### What this task involves
Of all the lines in the records below, copy only those that contain the string "ATREZZO".

----- Material for this task

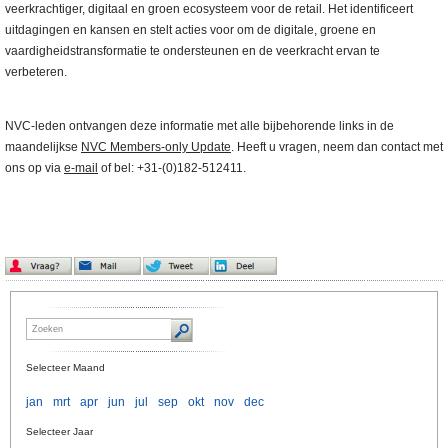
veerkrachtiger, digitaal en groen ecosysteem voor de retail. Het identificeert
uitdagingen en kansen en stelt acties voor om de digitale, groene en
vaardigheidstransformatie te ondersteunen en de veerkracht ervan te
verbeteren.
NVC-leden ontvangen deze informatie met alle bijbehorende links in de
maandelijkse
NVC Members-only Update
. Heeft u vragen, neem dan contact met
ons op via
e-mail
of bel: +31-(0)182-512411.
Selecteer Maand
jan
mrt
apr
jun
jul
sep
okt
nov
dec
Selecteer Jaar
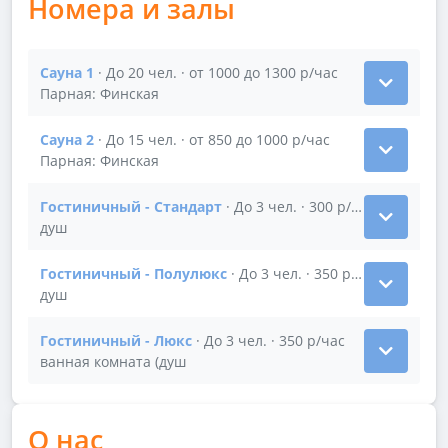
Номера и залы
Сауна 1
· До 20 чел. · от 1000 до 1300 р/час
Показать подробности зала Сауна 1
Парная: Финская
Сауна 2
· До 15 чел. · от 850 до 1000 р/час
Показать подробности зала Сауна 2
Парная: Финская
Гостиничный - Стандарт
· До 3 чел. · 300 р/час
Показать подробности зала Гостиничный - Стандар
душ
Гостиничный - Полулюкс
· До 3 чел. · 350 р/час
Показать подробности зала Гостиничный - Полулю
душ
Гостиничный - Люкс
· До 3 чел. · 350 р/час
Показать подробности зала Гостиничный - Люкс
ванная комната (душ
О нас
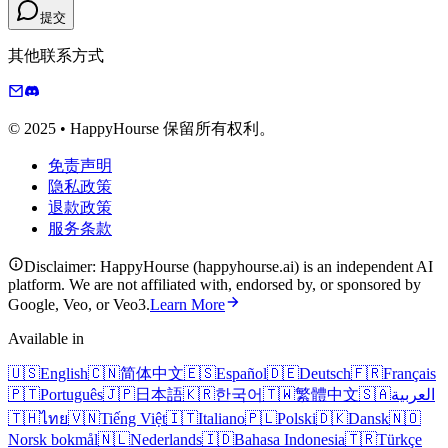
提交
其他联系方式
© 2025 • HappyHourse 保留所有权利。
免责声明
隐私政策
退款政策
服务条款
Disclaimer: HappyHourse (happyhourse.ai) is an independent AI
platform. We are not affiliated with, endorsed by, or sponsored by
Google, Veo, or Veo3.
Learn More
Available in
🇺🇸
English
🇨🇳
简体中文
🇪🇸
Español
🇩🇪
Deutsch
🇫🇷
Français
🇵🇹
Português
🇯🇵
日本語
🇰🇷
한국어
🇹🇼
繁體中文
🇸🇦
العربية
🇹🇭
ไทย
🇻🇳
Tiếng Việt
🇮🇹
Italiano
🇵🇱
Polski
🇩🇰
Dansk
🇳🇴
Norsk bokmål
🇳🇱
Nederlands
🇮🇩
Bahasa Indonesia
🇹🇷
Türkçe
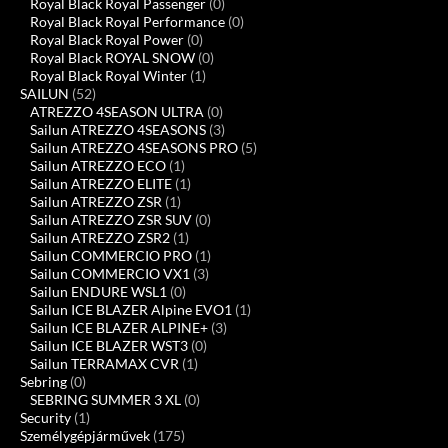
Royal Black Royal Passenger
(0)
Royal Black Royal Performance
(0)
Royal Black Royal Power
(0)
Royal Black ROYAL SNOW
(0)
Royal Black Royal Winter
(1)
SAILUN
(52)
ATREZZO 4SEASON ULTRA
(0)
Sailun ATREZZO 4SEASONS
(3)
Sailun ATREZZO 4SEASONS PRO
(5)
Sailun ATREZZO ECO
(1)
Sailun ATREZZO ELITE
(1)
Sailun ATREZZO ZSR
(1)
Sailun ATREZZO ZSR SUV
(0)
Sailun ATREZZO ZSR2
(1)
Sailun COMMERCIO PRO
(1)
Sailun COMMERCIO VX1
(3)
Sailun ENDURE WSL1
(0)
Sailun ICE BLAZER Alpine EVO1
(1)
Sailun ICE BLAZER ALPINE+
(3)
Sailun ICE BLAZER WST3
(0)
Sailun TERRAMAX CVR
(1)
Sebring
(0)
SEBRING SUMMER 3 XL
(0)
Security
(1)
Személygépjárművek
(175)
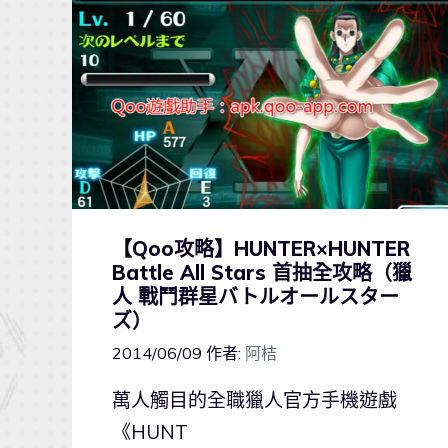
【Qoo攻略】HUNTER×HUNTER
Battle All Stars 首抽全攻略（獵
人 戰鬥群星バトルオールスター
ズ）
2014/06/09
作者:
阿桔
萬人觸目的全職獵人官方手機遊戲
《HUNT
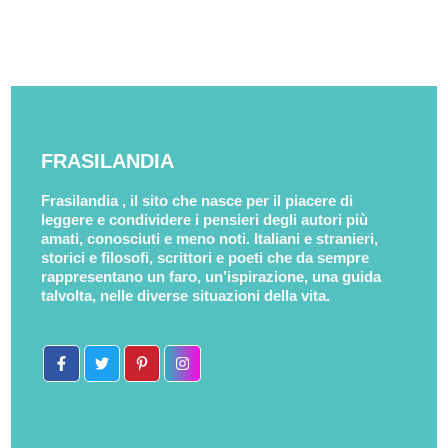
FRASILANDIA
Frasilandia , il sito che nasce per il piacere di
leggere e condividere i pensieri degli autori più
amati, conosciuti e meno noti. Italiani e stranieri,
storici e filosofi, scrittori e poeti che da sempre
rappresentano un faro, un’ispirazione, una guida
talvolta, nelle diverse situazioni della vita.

----------

### Task solution
ATREZZO 4SEASON ULTRA
Sailun ATREZZO 4SEASONS
Sailun ATREZZO 4SEASONS PRO
Sailun ATREZZO ECO
Sailun ATREZZO ELITE
Sailun ATREZZO ZSR
Sailun ATREZZO ZSR SUV
Sailun ATREZZO ZSR2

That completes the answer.